YOUR INSTRUCTIONS ->
Scan the records that follow, and whenever a line has the word "NOTE", copy it.

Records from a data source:
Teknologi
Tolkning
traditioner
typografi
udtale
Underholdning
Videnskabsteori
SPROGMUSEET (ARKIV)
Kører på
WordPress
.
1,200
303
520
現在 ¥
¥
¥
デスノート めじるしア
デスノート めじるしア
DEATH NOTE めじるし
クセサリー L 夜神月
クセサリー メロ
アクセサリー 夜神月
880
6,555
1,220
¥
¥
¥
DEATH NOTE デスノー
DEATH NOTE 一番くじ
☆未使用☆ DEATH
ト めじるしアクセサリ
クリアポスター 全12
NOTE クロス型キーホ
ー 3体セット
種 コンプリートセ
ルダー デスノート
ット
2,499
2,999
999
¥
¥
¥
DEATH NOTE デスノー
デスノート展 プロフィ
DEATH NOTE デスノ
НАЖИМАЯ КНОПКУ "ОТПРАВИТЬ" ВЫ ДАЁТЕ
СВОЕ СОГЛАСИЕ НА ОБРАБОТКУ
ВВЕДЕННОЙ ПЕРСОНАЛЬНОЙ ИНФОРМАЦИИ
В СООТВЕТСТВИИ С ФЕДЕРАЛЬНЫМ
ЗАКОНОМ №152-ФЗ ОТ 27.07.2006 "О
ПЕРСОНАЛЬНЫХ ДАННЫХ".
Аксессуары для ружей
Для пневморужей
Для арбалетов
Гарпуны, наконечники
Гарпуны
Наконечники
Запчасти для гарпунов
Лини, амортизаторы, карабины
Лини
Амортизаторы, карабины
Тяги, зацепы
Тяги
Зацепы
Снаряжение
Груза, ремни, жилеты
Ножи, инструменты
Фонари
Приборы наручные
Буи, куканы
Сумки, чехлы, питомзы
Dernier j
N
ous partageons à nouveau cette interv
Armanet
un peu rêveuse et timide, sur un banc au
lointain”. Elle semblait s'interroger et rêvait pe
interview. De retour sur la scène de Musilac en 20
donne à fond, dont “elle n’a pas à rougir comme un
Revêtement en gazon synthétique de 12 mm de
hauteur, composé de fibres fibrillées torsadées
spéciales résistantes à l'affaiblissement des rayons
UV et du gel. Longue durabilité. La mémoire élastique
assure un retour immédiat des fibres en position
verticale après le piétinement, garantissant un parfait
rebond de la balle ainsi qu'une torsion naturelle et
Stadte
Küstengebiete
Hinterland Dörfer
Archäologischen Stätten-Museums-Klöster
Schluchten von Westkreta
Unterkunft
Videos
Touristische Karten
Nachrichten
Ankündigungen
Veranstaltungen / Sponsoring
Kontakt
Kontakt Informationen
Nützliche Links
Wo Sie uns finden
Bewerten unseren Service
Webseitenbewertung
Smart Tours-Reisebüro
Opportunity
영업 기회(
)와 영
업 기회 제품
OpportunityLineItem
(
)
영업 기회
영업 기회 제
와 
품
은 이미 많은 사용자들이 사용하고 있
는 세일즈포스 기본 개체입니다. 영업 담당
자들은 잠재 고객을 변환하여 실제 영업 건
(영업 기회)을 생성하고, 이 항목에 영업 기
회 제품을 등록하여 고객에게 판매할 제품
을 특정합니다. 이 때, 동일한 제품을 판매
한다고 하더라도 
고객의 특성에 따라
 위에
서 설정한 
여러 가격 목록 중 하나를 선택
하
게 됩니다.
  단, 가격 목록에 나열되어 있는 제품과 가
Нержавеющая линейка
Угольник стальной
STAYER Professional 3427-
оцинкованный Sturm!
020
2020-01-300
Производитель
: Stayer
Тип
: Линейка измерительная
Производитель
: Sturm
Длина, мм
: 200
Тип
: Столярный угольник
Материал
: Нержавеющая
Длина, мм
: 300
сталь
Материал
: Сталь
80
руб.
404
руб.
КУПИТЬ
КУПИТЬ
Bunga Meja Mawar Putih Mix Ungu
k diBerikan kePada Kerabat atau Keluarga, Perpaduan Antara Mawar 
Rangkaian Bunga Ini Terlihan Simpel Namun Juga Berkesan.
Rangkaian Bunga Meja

ANSWER AREA ->
DEATH NOTE めじるし
DEATH NOTE デスノー
DEATH NOTE 一番くじ
NOTE クロス型キーホ
DEATH NOTE デスノー
DEATH NOTE デスノ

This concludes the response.